§ **Exercise directions**
For the records that follow, restate each one word for word and leave the images behind.

### Study material

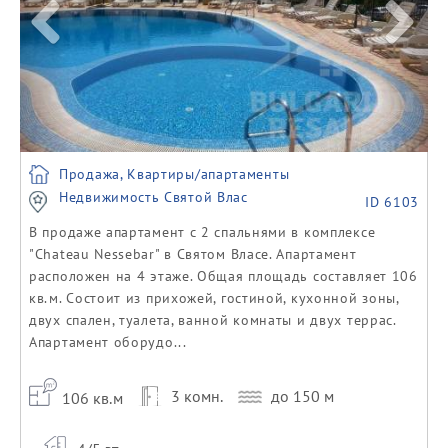
Продажа, Квартиры/апартаменты
Недвижимость Святой Влас
ID 6103
В продаже апартамент с 2 спальнями в комплексе
"Chateau Nessebar" в Святом Власе. Апартамент
расположен на 4 этаже. Общая площадь составляет 106
кв.м. Состоит из прихожей, гостиной, кухонной зоны,
двух спален, туалета, ванной комнаты и двух террас.
Апартамент оборудо...
3 комн.
до 150 м
106 кв.м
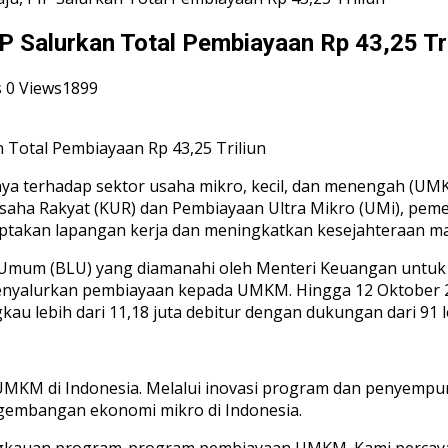
 Salurkan Total Pembiayaan Rp 43,25 Tri
s
0
Views1899
a terhadap sektor usaha mikro, kecil, dan menengah (UM
Usaha Rakyat (KUR) dan Pembiayaan Ultra Mikro (UMi), pe
ptakan lapangan kerja dan meningkatkan kesejahteraan m
n Umum (BLU) yang diamanahi oleh Menteri Keuangan untuk
enyalurkan pembiayaan kepada UMKM. Hingga 12 Oktober 20
kau lebih dari 11,18 juta debitur dengan dukungan dari 91
KM di Indonesia. Melalui inovasi program dan penyempur
gembangan ekonomi mikro di Indonesia.
jangkauan program-program pembiayaan UMKM. Kami perca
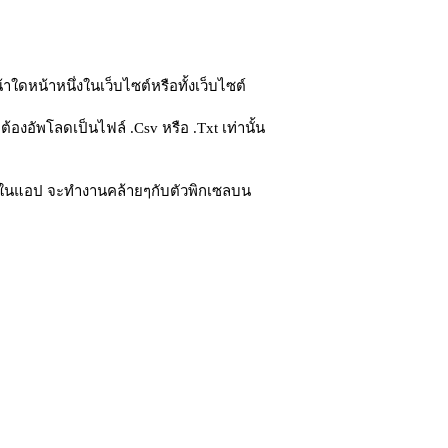
าใดหน้าหนึ่งในเว็บไซต์หรือทั้งเว็บไซต์
้องอัพโลดเป็นไฟล์ .Csv หรือ .Txt เท่านั้น
ไว้ในแอป จะทำงานคล้ายๆกับตัวพิกเซลบน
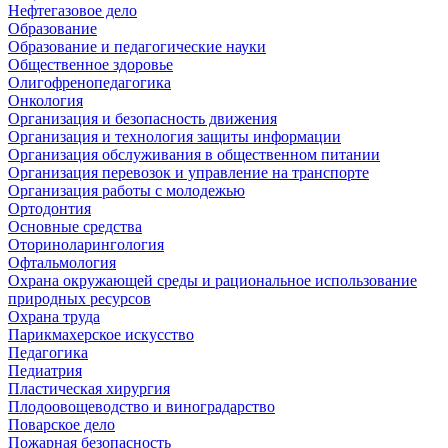
Нефтегазовое дело
Образование
Образование и педагогические науки
Общественное здоровье
Олигофренопедагогика
Онкология
Организация и безопасность движения
Организация и технология защиты информации
Организация обслуживания в общественном питании
Организация перевозок и управление на транспорте
Организация работы с молодежью
Ортодонтия
Основные средства
Оториноларингология
Офтальмология
Охрана окружающей среды и рациональное использование
природных ресурсов
Охрана труда
Парикмахерское искусство
Педагогика
Педиатрия
Пластическая хирургия
Плодоовощеводство и виноградарство
Поварское дело
Пожарная безопасность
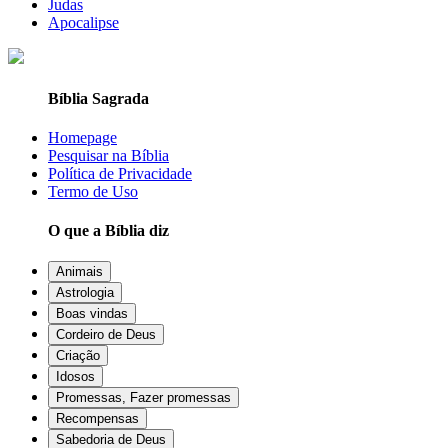
Judas
Apocalipse
Bíblia Sagrada
Homepage
Pesquisar na Bíblia
Política de Privacidade
Termo de Uso
O que a Bíblia diz
Animais
Astrologia
Boas vindas
Cordeiro de Deus
Criação
Idosos
Promessas, Fazer promessas
Recompensas
Sabedoria de Deus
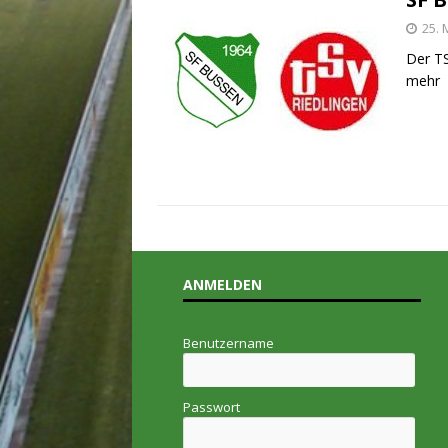
25. 
Der TS
mehr
ANMELDEN
Benutzername
Passwort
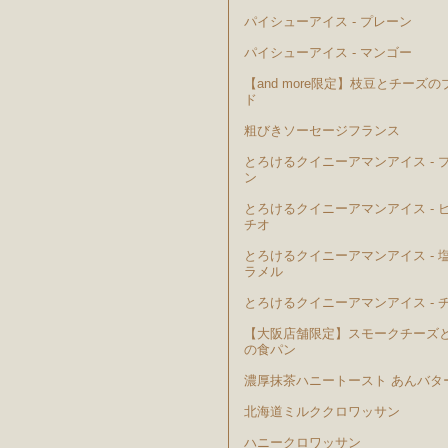
パイシューアイス - プレーン
パイシューアイス - マンゴー
【and more限定】枝豆とチーズの
ド
粗びきソーセージフランス
とろけるクイニーアマンアイス - 
ン
とろけるクイニーアマンアイス - 
チオ
とろけるクイニーアマンアイス - 
ラメル
とろけるクイニーアマンアイス - 
【大阪店舗限定】スモークチーズ
の食パン
濃厚抹茶ハニートースト あんバタ
北海道ミルククロワッサン
ハニークロワッサン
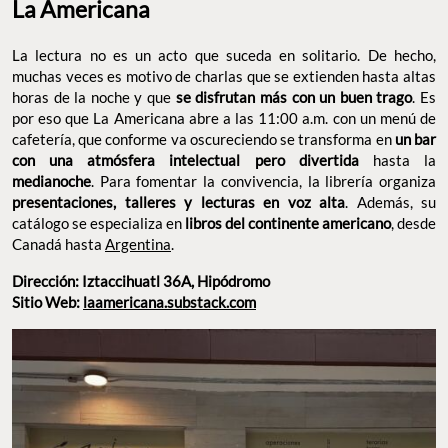
La Americana
La lectura no es un acto que suceda en solitario. De hecho,
muchas veces es motivo de charlas que se extienden hasta
altas horas de la noche y que
se disfrutan más con un buen
trago
. Es por eso que La Americana abre a las 11:00 a.m. con
un menú de cafetería, que conforme va oscureciendo se
transforma en
un bar con una atmósfera intelectual pero
divertida
hasta la
medianoche
. Para fomentar la convivencia, la
librería organiza
presentaciones, talleres y lecturas en voz alta
.
Además, su catálogo se especializa en
libros del continente
americano
, desde Canadá hasta
Argentina
.
Dirección: Iztaccihuatl 36A, Hipódromo
Sitio Web:
laamericana.substack.com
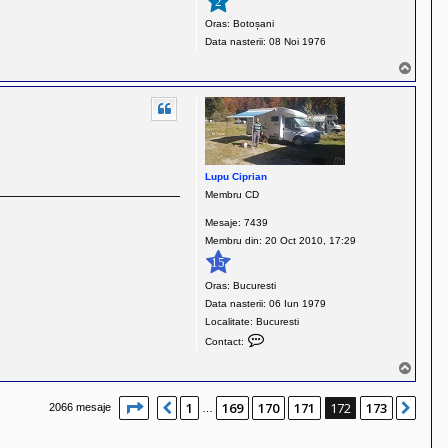
2
Oras:
Botoșani
Data nasterii:
08 Noi 1976
S
u
s
Lupu Ciprian
Membru CD
Mesaje:
7439
Membru din:
20 Oct 2010, 17:29
15
Oras:
Bucuresti
Data nasterii:
06 Iun 1979
Localitate:
Bucuresti
C
Contact:
o
S
n
u
t
s
Pagina
172
din
173
1
169
170
171
172
173
Anterior
Urm
2066 mesaje
…
a
c
t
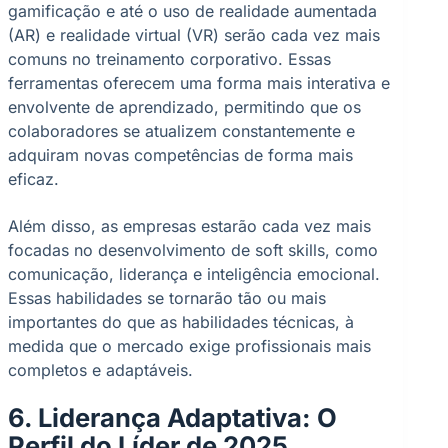
gamificação e até o uso de realidade aumentada
(AR) e realidade virtual (VR) serão cada vez mais
comuns no treinamento corporativo. Essas
ferramentas oferecem uma forma mais interativa e
envolvente de aprendizado, permitindo que os
colaboradores se atualizem constantemente e
adquiram novas competências de forma mais
eficaz.
Além disso, as empresas estarão cada vez mais
focadas no desenvolvimento de soft skills, como
comunicação, liderança e inteligência emocional.
Essas habilidades se tornarão tão ou mais
importantes do que as habilidades técnicas, à
medida que o mercado exige profissionais mais
completos e adaptáveis.
6. Liderança Adaptativa: O
Perfil do Líder de 2025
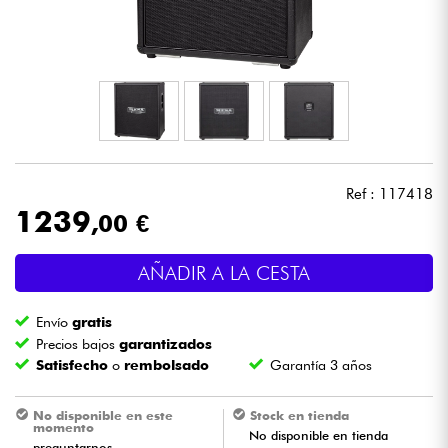
Auriculares
Micros
DJ
Sistemas de Sonido
Ref : 117418
1239
,00 €
Luces
AÑADIR A LA CESTA
Batería y percusión
Envío
gratis
Vientos
Precios bajos
garantizados
Satisfecho
o
rembolsado
Garantía 3 años
Violines y cuarteto
No disponible en este
Stock en tienda
momento
No disponible en tienda
Niños
preguntarnos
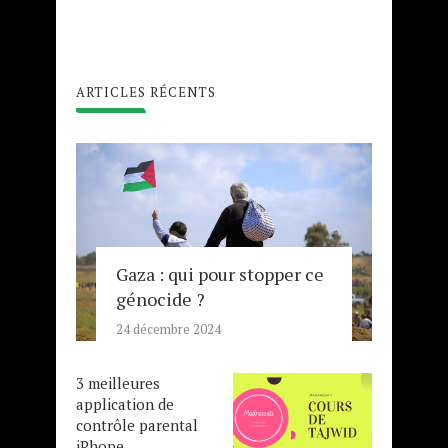
ARTICLES RÉCENTS
Gaza : qui pour stopper ce
génocide ?
24 décembre 2024
3 meilleures
application de
contrôle parental
iPhone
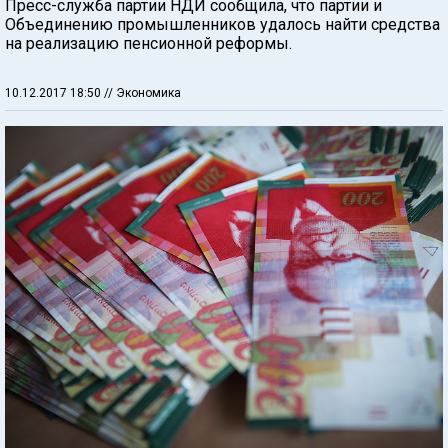
Пресс-служба партии НДИ сообщила, что партии и
Объединению промышленников удалось найти средства
на реализацию пенсионной реформы.
10.12.2017 18:50
// Экономика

######

§ **Answer to the exercise**
Продажа, Квартиры/апартаменты
Недвижимость Святой Влас
ID 6103
В продаже апартамент с 2 спальнями в комплексе
"Chateau Nessebar" в Святом Власе. Апартамент
расположен на 4 этаже. Общая площадь составляет 106
кв.м. Состоит из прихожей, гостиной, кухонной зоны,
двух спален, туалета, ванной комнаты и двух террас.
Апартамент оборудо...
3 комн.
до 150 м
106 кв.м
 Salurkan Total Pembiayaan Rp 43,25 Tri
s
0
Views1899
a terhadap sektor usaha mikro, kecil, dan menengah (UM
Usaha Rakyat (KUR) dan Pembiayaan Ultra Mikro (UMi), pe
ptakan lapangan kerja dan meningkatkan kesejahteraan m
n Umum (BLU) yang diamanahi oleh Menteri Keuangan untuk
enyalurkan pembiayaan kepada UMKM. Hingga 12 Oktober 20
kau lebih dari 11,18 juta debitur dengan dukungan dari 91
KM di Indonesia. Melalui inovasi program dan penyempur
gembangan ekonomi mikro di Indonesia.
jangkauan program-program pembiayaan UMKM. Kami perca
าใดหน้าหนึ่งในเว็บไซต์หรือทั้งเว็บไซต์
้องอัพโลดเป็นไฟล์ .Csv หรือ .Txt เท่านั้น
ไว้ในแอป จะทำงานคล้ายๆกับตัวพิกเซลบน
Нефтегазовое дело
Образование
Образование и педагогические науки
Общественное здоровье
Олигофренопедагогика
Онкология
Организация и безопасность движения
Организация и технология защиты информации
Организация обслуживания в общественном питании
Организация перевозок и управление на транспорте
Организация работы с молодежью
Ортодонтия
Основные средства
Оториноларингология
Офтальмология
Охрана окружающей среды и рациональное использование
природных ресурсов
Охрана труда
Парикмахерское искусство
Педагогика
Педиатрия
Пластическая хирургия
Плодоовощеводство и виноградарство
Поварское дело
Пожарная безопасность
Judas
Apocalipse
Bíblia Sagrada
Homepage
Pesquisar na Bíblia
Política de Privacidade
Termo de Uso
O que a Bíblia diz
Animais
Astrologia
Boas vindas
Cordeiro de Deus
Criação
Idosos
Promessas, Fazer promessas
Recompensas
Sabedoria de Deus
25. 
Der TS
mehr
ANMELDEN
Benutzername
Passwort
パイシューアイス - プレーン
パイシューアイス - マンゴー
【and more限定】枝豆とチーズの
ド
粗びきソーセージフランス
とろけるクイニーアマンアイス - 
ン
とろけるクイニーアマンアイス - 
チオ
とろけるクイニーアマンアイス - 
ラメル
とろけるクイニーアマンアイス - 
【大阪店舗限定】スモークチーズ
の食パン
濃厚抹茶ハニートースト あんバタ
北海道ミルククロワッサン
ハニークロワッサン
La Americana
La lectura no es un acto que suceda en solitario. De hecho,
muchas veces es motivo de charlas que se extienden hasta
altas horas de la noche y que
se disfrutan más con un buen
trago
. Es por eso que La Americana abre a las 11:00 a.m. con
un menú de cafetería, que conforme va oscureciendo se
transforma en
un bar con una atmósfera intelectual pero
divertida
hasta la
medianoche
. Para fomentar la convivencia, la
librería organiza
presentaciones, talleres y lecturas en voz alta
.
Además, su catálogo se especializa en
libros del continente
americano
, desde Canadá hasta
Argentina
.
Dirección: Iztaccihuatl 36A, Hipódromo
Sitio Web:
laamericana.substack.com
2
Oras:
Botoșani
Data nasterii:
08 Noi 1976
S
u
s
Lupu Ciprian
Membru CD
Mesaje:
7439
Membru din:
20 Oct 2010, 17:29
15
Oras:
Bucuresti
Data nasterii:
06 Iun 1979
Localitate:
Bucuresti
C
Contact:
o
S
n
u
t
s
Pagina
172
din
173
1
169
170
171
172
173
Anterior
Urm
2066 mesaje
…
a
c
t
gamificação e até o uso de realidade aumentada
(AR) e realidade virtual (VR) serão cada vez mais
comuns no treinamento corporativo. Essas
ferramentas oferecem uma forma mais interativa e
envolvente de aprendizado, permitindo que os
colaboradores se atualizem constantemente e
adquiram novas competências de forma mais
eficaz.
Além disso, as empresas estarão cada vez mais
focadas no desenvolvimento de soft skills, como
comunicação, liderança e inteligência emocional.
Essas habilidades se tornarão tão ou mais
importantes do que as habilidades técnicas, à
medida que o mercado exige profissionais mais
completos e adaptáveis.
6. Liderança Adaptativa: O
Perfil do Líder de 2025
Auriculares
Micros
DJ
Sistemas de Sonido
Ref : 117418
1239
,00 €
Luces
AÑADIR A LA CESTA
Batería y percusión
Envío
gratis
Vientos
Precios bajos
garantizados
Satisfecho
o
rembolsado
Garantía 3 años
Violines y cuarteto
No disponible en este
Stock en tienda
momento
No disponible en tienda
Niños
preguntarnos
ARTICLES RÉCENTS
Gaza : qui pour stopper ce
génocide ?
24 décembre 2024
3 meilleures
application de
contrôle parental
iPhone
Пресс-служба партии НДИ сообщила, что партии и
Объединению промышленников удалось найти средства
на реализацию пенсионной реформы.
10.12.2017 18:50
// Экономика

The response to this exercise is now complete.